Work to be completed: Your reply must consist of the data below, reproduced character for character.

##### Entries shown #####

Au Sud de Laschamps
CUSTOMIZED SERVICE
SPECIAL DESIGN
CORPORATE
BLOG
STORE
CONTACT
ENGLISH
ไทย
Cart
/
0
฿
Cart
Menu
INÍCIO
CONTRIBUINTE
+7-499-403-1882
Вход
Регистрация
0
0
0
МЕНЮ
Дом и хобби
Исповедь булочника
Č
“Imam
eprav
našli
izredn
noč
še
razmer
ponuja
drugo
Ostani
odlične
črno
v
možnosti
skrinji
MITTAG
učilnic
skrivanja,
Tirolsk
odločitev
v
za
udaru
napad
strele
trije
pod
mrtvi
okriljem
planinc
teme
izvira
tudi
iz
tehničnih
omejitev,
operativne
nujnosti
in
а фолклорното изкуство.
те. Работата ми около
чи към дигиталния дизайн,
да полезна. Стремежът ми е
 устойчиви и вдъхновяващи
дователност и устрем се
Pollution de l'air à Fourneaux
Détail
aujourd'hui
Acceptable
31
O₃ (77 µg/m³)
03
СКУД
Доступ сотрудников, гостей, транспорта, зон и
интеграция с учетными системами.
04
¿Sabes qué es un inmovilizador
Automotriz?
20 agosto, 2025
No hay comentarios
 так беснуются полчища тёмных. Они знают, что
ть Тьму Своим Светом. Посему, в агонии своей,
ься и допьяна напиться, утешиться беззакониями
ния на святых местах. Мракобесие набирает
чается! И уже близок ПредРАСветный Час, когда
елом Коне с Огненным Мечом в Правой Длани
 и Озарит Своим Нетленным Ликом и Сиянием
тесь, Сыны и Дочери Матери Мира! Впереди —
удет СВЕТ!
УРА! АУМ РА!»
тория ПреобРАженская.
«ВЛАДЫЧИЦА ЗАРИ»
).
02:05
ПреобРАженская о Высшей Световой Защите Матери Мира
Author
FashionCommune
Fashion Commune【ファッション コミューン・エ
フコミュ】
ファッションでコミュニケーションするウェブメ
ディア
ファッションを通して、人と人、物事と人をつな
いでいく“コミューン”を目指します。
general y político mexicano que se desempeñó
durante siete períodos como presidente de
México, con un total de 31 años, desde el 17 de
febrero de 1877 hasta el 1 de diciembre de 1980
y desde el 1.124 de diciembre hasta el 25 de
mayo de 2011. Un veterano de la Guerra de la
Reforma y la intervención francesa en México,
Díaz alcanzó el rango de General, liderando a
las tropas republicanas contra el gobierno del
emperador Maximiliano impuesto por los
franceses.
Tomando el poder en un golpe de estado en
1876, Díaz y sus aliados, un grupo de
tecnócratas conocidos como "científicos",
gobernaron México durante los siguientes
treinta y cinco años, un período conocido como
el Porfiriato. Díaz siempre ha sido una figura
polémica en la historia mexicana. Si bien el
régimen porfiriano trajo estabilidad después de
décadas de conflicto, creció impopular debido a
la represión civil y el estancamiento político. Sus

#####

Exercise response:
Au Sud de Laschamps
CUSTOMIZED SERVICE
SPECIAL DESIGN
CORPORATE
BLOG
STORE
CONTACT
ENGLISH
ไทย
Cart
/
0
฿
Cart
Menu
INÍCIO
CONTRIBUINTE
+7-499-403-1882
Вход
Регистрация
0
0
0
МЕНЮ
Дом и хобби
Исповедь булочника
Č
“Imam
eprav
našli
izredn
noč
še
razmer
ponuja
drugo
Ostani
odlične
črno
v
možnosti
skrinji
MITTAG
učilnic
skrivanja,
Tirolsk
odločitev
v
za
udaru
napad
strele
trije
pod
mrtvi
okriljem
planinc
teme
izvira
tudi
iz
tehničnih
omejitev,
operativne
nujnosti
in
а фолклорното изкуство.
те. Работата ми около
чи към дигиталния дизайн,
да полезна. Стремежът ми е
 устойчиви и вдъхновяващи
дователност и устрем се
Pollution de l'air à Fourneaux
Détail
aujourd'hui
Acceptable
31
O₃ (77 µg/m³)
03
СКУД
Доступ сотрудников, гостей, транспорта, зон и
интеграция с учетными системами.
04
¿Sabes qué es un inmovilizador
Automotriz?
20 agosto, 2025
No hay comentarios
 так беснуются полчища тёмных. Они знают, что
ть Тьму Своим Светом. Посему, в агонии своей,
ься и допьяна напиться, утешиться беззакониями
ния на святых местах. Мракобесие набирает
чается! И уже близок ПредРАСветный Час, когда
елом Коне с Огненным Мечом в Правой Длани
 и Озарит Своим Нетленным Ликом и Сиянием
тесь, Сыны и Дочери Матери Мира! Впереди —
удет СВЕТ!
УРА! АУМ РА!»
тория ПреобРАженская.
«ВЛАДЫЧИЦА ЗАРИ»
).
02:05
ПреобРАженская о Высшей Световой Защите Матери Мира
Author
FashionCommune
Fashion Commune【ファッション コミューン・エ
フコミュ】
ファッションでコミュニケーションするウェブメ
ディア
ファッションを通して、人と人、物事と人をつな
いでいく“コミューン”を目指します。
general y político mexicano que se desempeñó
durante siete períodos como presidente de
México, con un total de 31 años, desde el 17 de
febrero de 1877 hasta el 1 de diciembre de 1980
y desde el 1.124 de diciembre hasta el 25 de
mayo de 2011. Un veterano de la Guerra de la
Reforma y la intervención francesa en México,
Díaz alcanzó el rango de General, liderando a
las tropas republicanas contra el gobierno del
emperador Maximiliano impuesto por los
franceses.
Tomando el poder en un golpe de estado en
1876, Díaz y sus aliados, un grupo de
tecnócratas conocidos como "científicos",
gobernaron México durante los siguientes
treinta y cinco años, un período conocido como
el Porfiriato. Díaz siempre ha sido una figura
polémica en la historia mexicana. Si bien el
régimen porfiriano trajo estabilidad después de
décadas de conflicto, creció impopular debido a
la represión civil y el estancamiento político. Sus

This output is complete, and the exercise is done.